AstraZeneca verdedigt zich in Brusselse rechtszaal
De rechtszaak van de Europese Commissie tegen AstraZeneca over achterstallige levering van coronavaccins is woensdag begonnen. De commissie eist onder meer dat ook de Britse fabrieken van de vaccinmaker aan de EU gaan leveren, maar AstraZeneca blijft weigeren.
AstraZeneca levert al maanden veel minder vaccins dan afgesproken in het contract, dat onder Belgisch recht is gesloten. De commissie stapte daarop naar de rechtbank in Brussel om het bedrijf te dwingen alsnog meer en sneller te leveren. Die laat beide partijen op 26 mei uitgebreid aan het woord en wil de maand erop een oordeel vellen over het conflict.
Het contract tussen de EU en de Brits-Zweedse fabrikant vermeldt ook de inzet van twee Britse fabrieken.
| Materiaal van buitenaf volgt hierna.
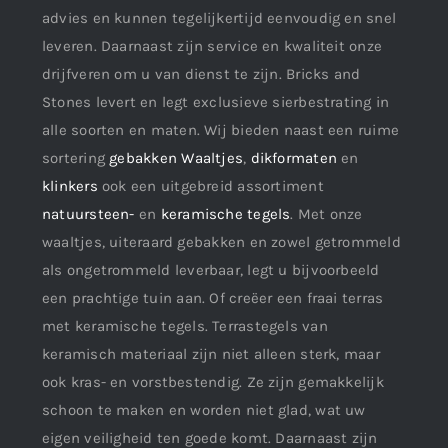
advies en kunnen tegelijkertijd eenvoudig en snel
leveren. Daarnaast zijn service en kwaliteit onze
drijfveren om u van dienst te zijn. Bricks and
Stones levert en legt exclusieve sierbestrating in
alle soorten en maten. Wij bieden naast een ruime
sortering
gebakken Waaltjes
,
dikformaten
en
klinkers
ook een uitgebreid assortiment
natuursteen-
en
keramische tegels
. Met onze
waaltjes, uiteraard gebakken en zowel getrommeld
als ongetrommeld leverbaar, legt u bijvoorbeeld
een prachtige tuin aan. Of creëer een fraai terras
met keramische tegels. Terrastegels van
keramisch materiaal zijn niet alleen sterk, maar
ook kras- en vorstbestendig. Ze zijn gemakkelijk
schoon te maken en worden niet glad, wat uw
eigen veiligheid ten goede komt. Daarnaast zijn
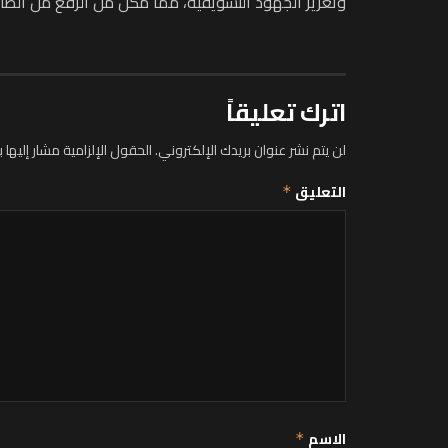
وتعزيز الجهود التسويقية، مما مكن من الرفع من الطاقة الاستيعابي
اترك تعليقاً
لن يتم نشر عنوان بريدك الإلكتروني.
الحقول الإلزامية مشار إليها ب
التعليق
*
الاسم
*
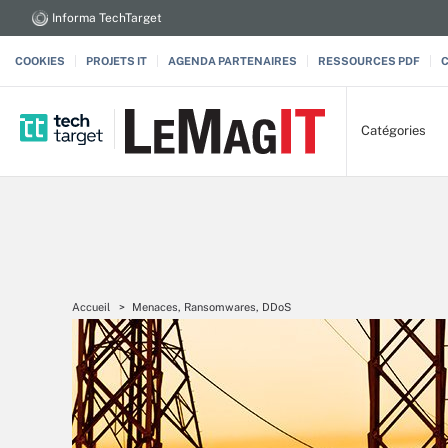
Informa TechTarget
COOKIES
PROJETS IT
AGENDA PARTENAIRES
RESSOURCES PDF
Catégories
Accueil
Menaces, Ransomwares, DDoS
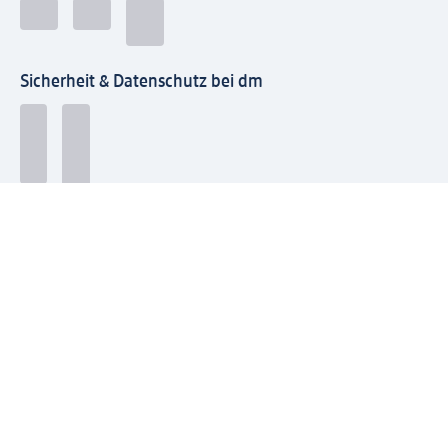
Sicherheit & Datenschutz bei dm
Zahlungsarten bei dm
Bei dm-med können die Zahlungsarten abweichen.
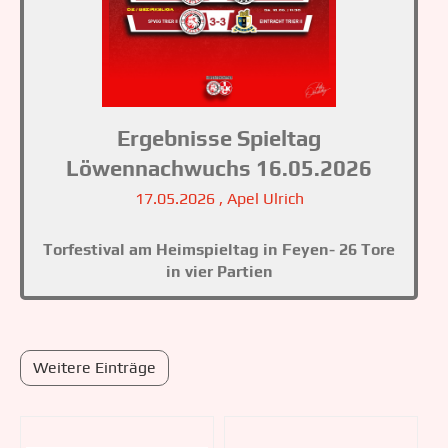
Ergebnisse Spieltag
Löwennachwuchs 16.05.2026
17.05.2026
, Apel Ulrich
Torfestival am Heimspieltag in Feyen- 26 Tore
in vier Partien
Weitere Einträge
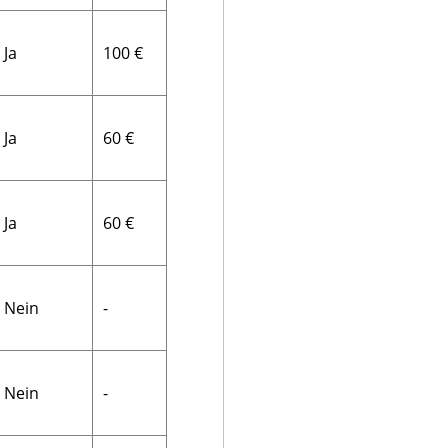
Ja
100 €
Ja
60 €
Ja
60 €
Nein
-
Nein
-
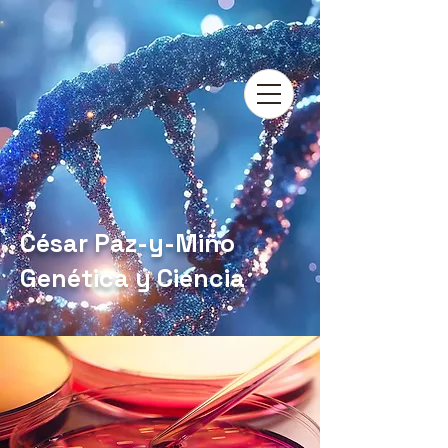
César Paz-y-Miño
Genética y Ciencia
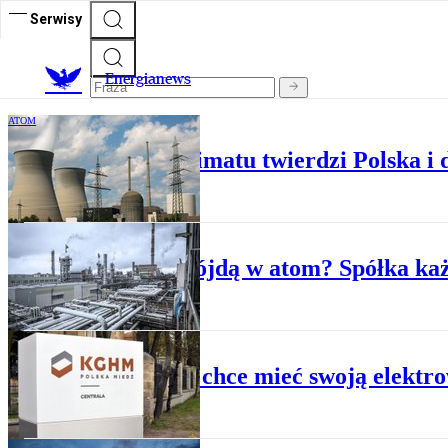
Serwisy
E
nergianews
ATOM
Atom dobry dla klimatu twierdzi Polska i 
ATOM
Azoty pójdą w atom? Spółka każ
ATOM
KGHM chce mieć swoją elektr
ATOM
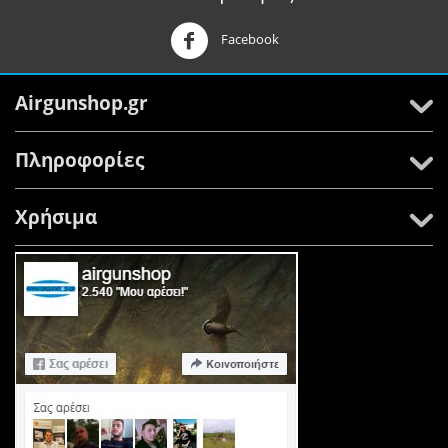
Facebook
Airgunshop.gr
Πληροφορίες
Χρήσιμα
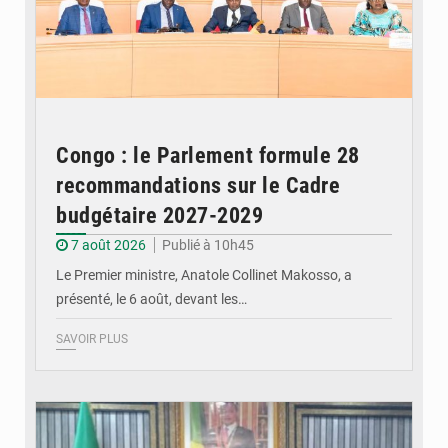
Congo : le Parlement formule 28
recommandations sur le Cadre
budgétaire 2027-2029
7 août 2026
Publié à 10h45
Le Premier ministre, Anatole Collinet Makosso, a
présenté, le 6 août, devant les…
SAVOIR PLUS
© DR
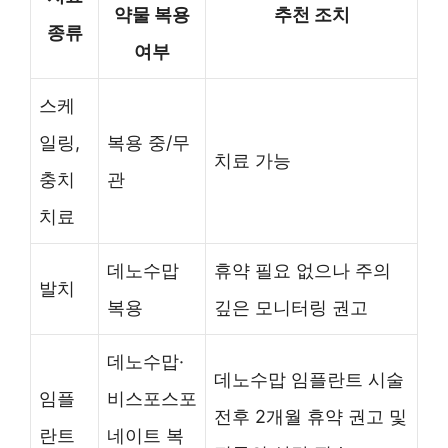
약물 복용
추천 조치
종류
여부
스케
일링,
복용 중/무
치료 가능
충치
관
치료
데노수맙
휴약 필요 없으나 주의
발치
복용
깊은 모니터링 권고
데노수맙·
데노수맙 임플란트 시술
임플
비스포스포
전후 2개월 휴약 권고 및
란트
네이트 복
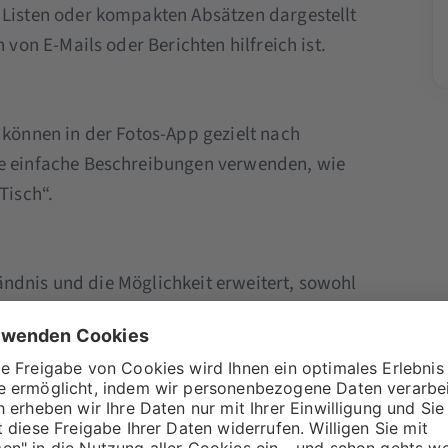
n Listen oder kompakten Absätzen dargestellt
von E-Mails oder Berichten hilfreich ist.
 können in der Fotos-App gezielt nach
 einfache Beschreibungen verwenden, wie
Tisch“.
ndnis und die Möglichkeit erweitert, sowohl
en. Siri kann zudem auf Systemwissen zugreifen,
n der Geräte zu beantworten.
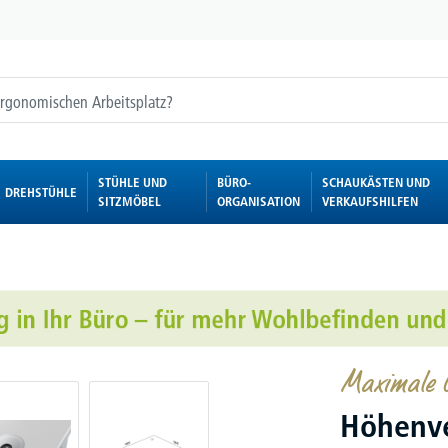
STÜHLE UND
BÜRO-
SCHAUKÄSTEN UND
DREHSTÜHLE
SITZMÖBEL
ORGANISATION
VERKAUFSHILFEN
Maximale G
Höhenve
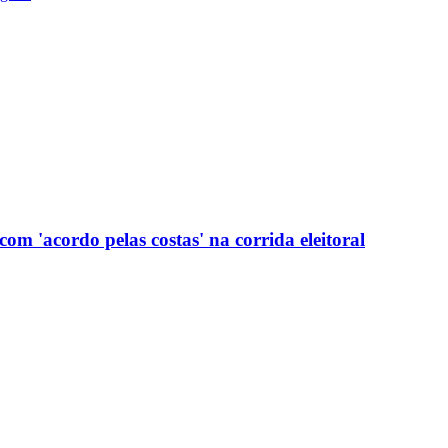
com 'acordo pelas costas' na corrida eleitoral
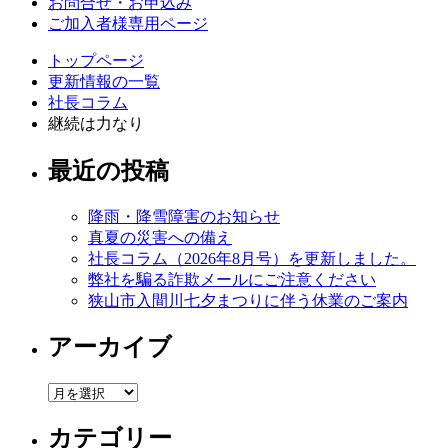
お問合せ・お申込み
ご加入者様専用ページ
トップページ
更新情報の一覧
社長コラム
継続は力なり
最近の投稿
降雨・降雪障害のお知らせ
真夏の災害への備え
社長コラム（2026年8月号）を更新しました。
弊社を騙る詐欺メールにご注意ください
狭山市入間川七夕まつりに伴う休業のご案内
アーカイブ
ア
ー
カテゴリー
カ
Maar AstraZeneca houdt vol dat die zijn gereserveerd voor het Verenigd Koninkrijk. Volgens de advocaat van het bedrijf is het niet verplicht om ook de Britse fabrieken voor de EU te laten draaien. AstraZeneca zegt te betreuren dat het van een rechtszaak is gekomen.
„We vragen al van meet af aan dat het bedrijf levert wat is toegezegd”, zegt een woordvoerder van de commissie. „Onderhandelingen hebben niet geleid tot de resultaten waarop we hoopten. Maar dat blijft ons doel en we menen voor die claim heel sterke argumenten te hebben.”